Description
Company: OpenAI Date: 25 days ago
Project Requirements
Design a highly scalable webhook delivery system that allows users to register callback URLs for specific events.
Key constraints:
- Scale: 1 billion events every day (~11,500 events/sec).
- Reliability: Must deliver messages successfully and retry if delivery fails.
- Features: Security, Monitoring (observability), Error handling.
Candidate Interview Story
"I was asked to build a Webhook service. Users register a URL and an eventId. When that eventId triggers, the system calls the registered URL. I could assume that one eventId triggers exactly one URL. The interviewer asked about the REST API, how to use caching, how to design the database, and specifically how to handle failures using a message queue."
Key Topics Discussed
- REST API Design: Endpoints for registering (
POST /webhooks) and viewing webhooks. - Caching Strategy: Caching active webhooks (config data) to reduce DB load. Trade-offs between consistency and speed.
- Database Design: Schema for registrations and delivery logs. Indexing for speed.
- Failure and Retry Logic:
- Using message queues (SQS/Kafka).
- Exponential Backoff: Waiting longer between retries.
- Dead Letter Queue (DLQ): Handling permanently failed messages.
- Retry Storms: Preventing system crashes during outages.
What OpenAI Usually Asks
- Real Implementation Details: Define actual URLs, specific DB columns, and specific Queue features (visibility timeout).
- Handling Failures: Detailed plan for when user servers are down (Backoff, DLQ, Isolation).
- Speed and Performance: Caching strategies for reading configuration.

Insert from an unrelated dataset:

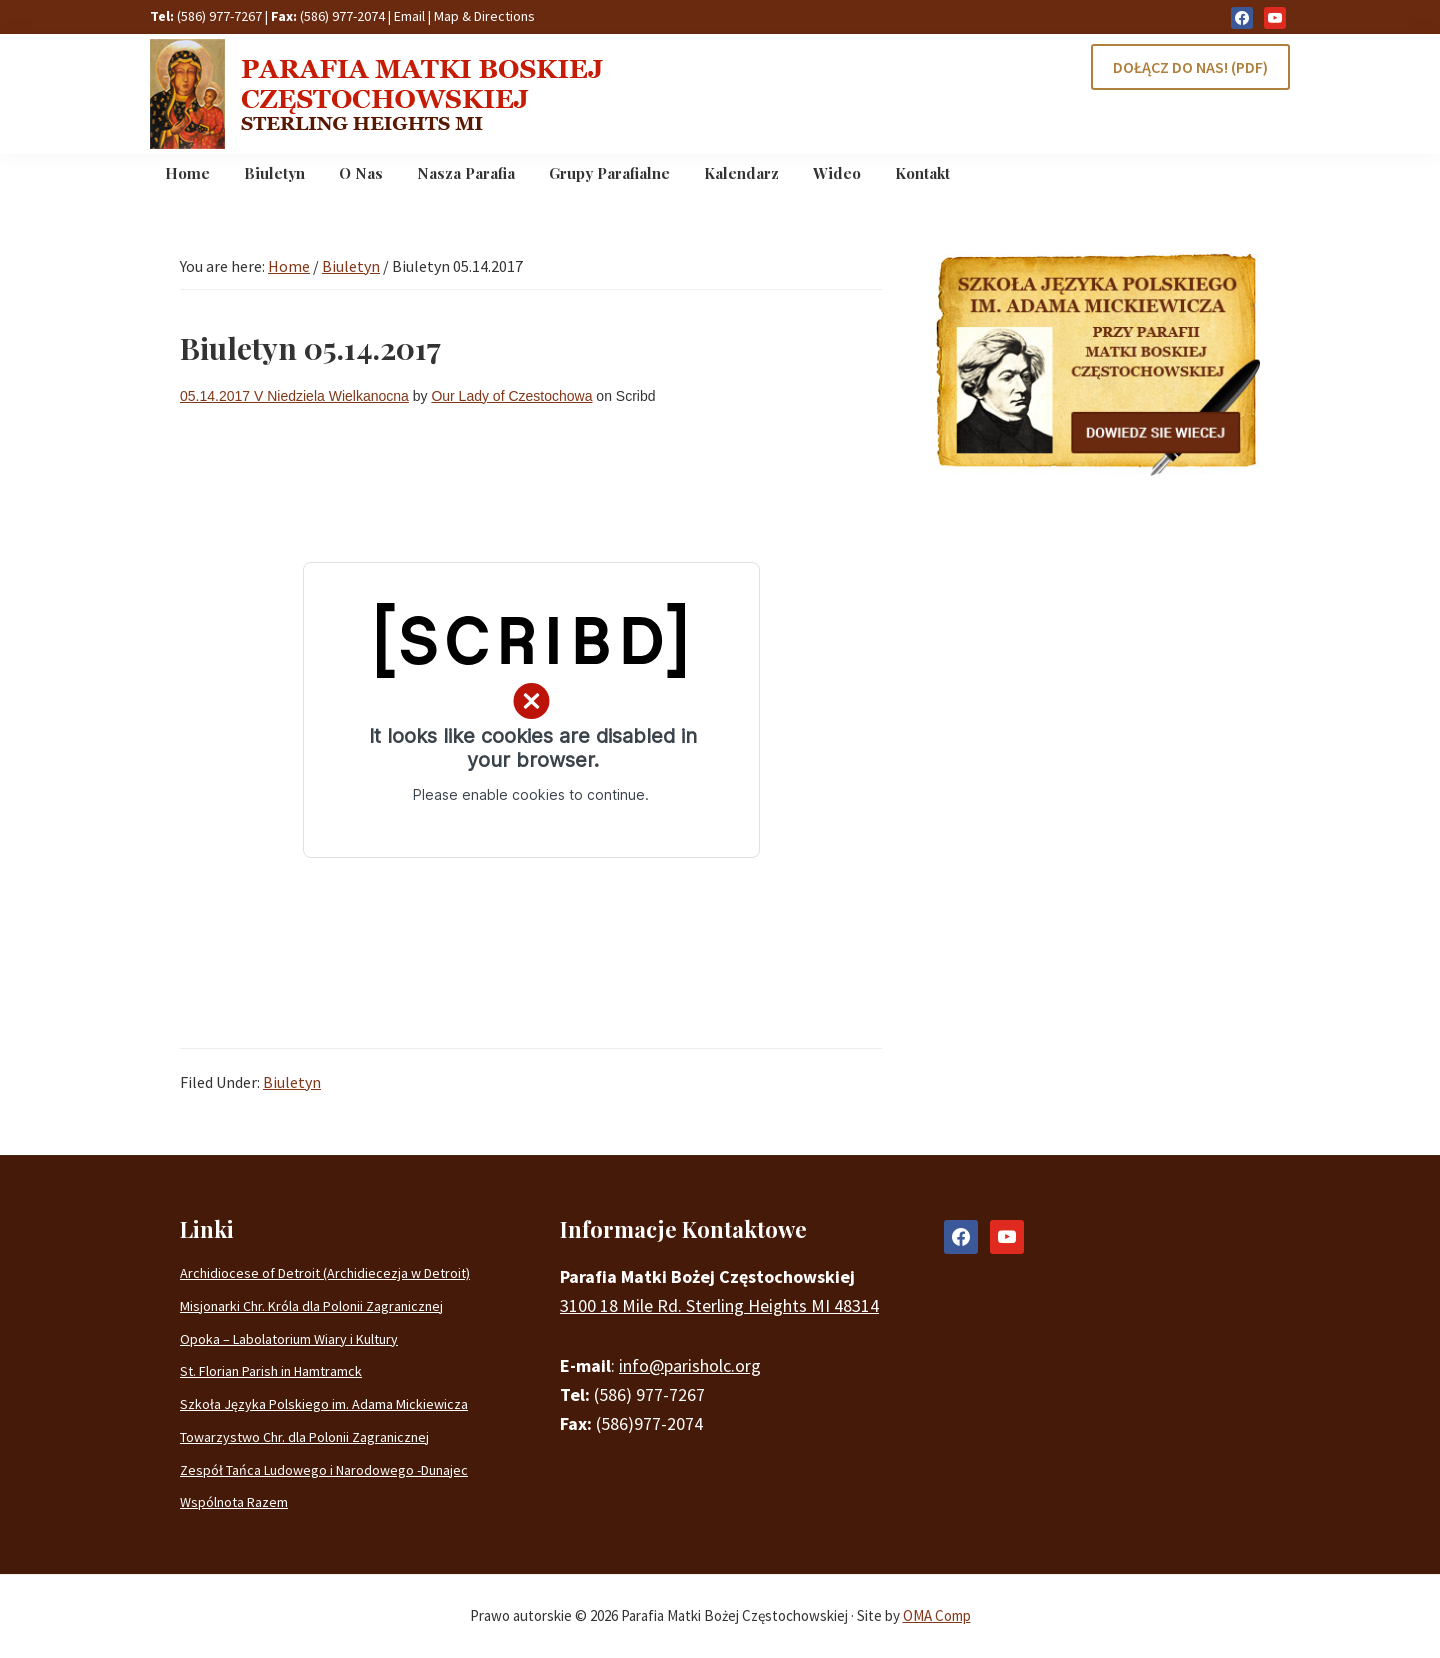  What do you see at coordinates (294, 396) in the screenshot?
I see `05.14.2017 V Niedziela Wielkanocna` at bounding box center [294, 396].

- Massive Scale: Database Sharding and Horizontal Scaling for 1B events/day.
Step-by-Step Design Plan
Phase 1: Clarify Requirements
- One eventId -> One callback.
- Scale: 1B/day.
- Retries required.
Phase 2: High-Level Design
API → Database ← Workers ← Message Queue
- Registration: User POSTs to API -> Save to DB.
- Event Flow: Event happens -> Find webhook -> Send to Queue -> Worker delivers -> Log result.
Phase 3: Deep Dive Implementation
REST API Design
POST /webhooks
Body: { "event_id": "user.created", "callback_url": "https://...", "headers": {...} }
GET /webhooks/:webhook_id
Response: Webhook configuration
GET /webhooks/:webhook_id/deliveries?status=failed&limit=50
Response: Paginated delivery history
Database Schema
CREATE TABLE webhooks (
webhook_id UUID PRIMARY KEY,
user_id UUID NOT NULL,
event_id VARCHAR NOT NULL,
callback_url TEXT NOT NULL,
is_active BOOLEAN DEFAULT true,
created_at TIMESTAMP,
UNIQUE(user_id, event_id)
);
CREATE INDEX idx_event_active ON webhooks(event_id, is_active);
CREATE TABLE webhook_deliveries (
delivery_id UUID PRIMARY KEY,
webhook_id UUID REFERENCES webhooks,
status VARCHAR, -- pending, success, failed, retrying
attempt_count INT,
next_retry_at TIMESTAMP,
response_code INT,
error_message TEXT,
created_at TIMESTAMP
);
Caching Strategy
- Cache webhook settings using
event_idas key in Redis. - TTL: 5 minutes.
- Invalidate cache on update/delete.
Retry Logic (Critical)
- Queue: SQS (Visibility Timeout) or Kafka.
- Backoff: 1 min -> 2 min -> 4 min.
- DLQ: Move after 5-10 failed attempts.
- Isolation: Ensure one bad endpoint doesn't backlog the entire queue (Tenant isolation or separate queues for slow consumers).
Traps to Avoid
- Vague API: Define exact endpoints and payloads.
- Lazy DB: Write out schemas and indexes.
- Basic Retry: Explain how the queue handles delays (visibility timeout).
- Ignoring Scale: Mention sharding and horizontal scaling immediately.